# Your instructions:
Show all lines of the listing that contain the word "Messe".

● ● ● ● ●

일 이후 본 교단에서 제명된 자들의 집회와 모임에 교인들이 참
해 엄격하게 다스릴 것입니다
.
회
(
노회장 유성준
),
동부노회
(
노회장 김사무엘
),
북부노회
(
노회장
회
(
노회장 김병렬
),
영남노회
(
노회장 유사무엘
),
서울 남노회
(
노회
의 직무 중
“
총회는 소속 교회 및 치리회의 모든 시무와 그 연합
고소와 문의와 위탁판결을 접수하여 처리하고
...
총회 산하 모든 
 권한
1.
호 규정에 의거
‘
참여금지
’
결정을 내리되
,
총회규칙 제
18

● ● ● ● ●

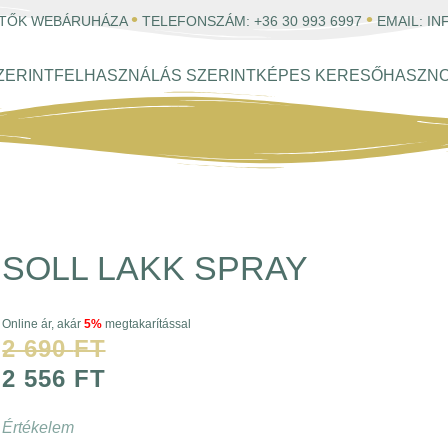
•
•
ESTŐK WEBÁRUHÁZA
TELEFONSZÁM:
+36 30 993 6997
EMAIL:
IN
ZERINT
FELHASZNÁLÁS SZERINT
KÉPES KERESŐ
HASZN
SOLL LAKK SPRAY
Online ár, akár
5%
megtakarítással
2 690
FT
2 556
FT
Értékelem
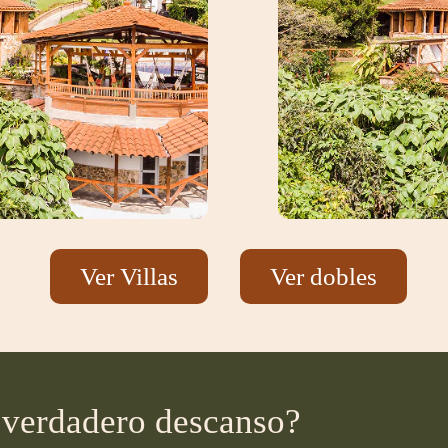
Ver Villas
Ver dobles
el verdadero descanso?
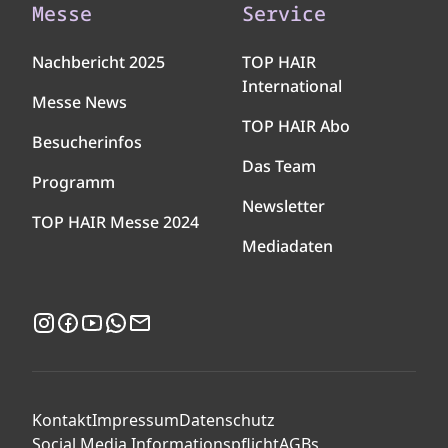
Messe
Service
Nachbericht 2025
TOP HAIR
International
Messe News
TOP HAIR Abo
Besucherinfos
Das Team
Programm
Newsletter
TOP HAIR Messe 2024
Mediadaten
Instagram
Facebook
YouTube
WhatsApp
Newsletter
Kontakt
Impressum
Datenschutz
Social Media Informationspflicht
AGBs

● ● ● ● ●

# Result of the task:
Messe
Messe News
TOP HAIR Messe 2024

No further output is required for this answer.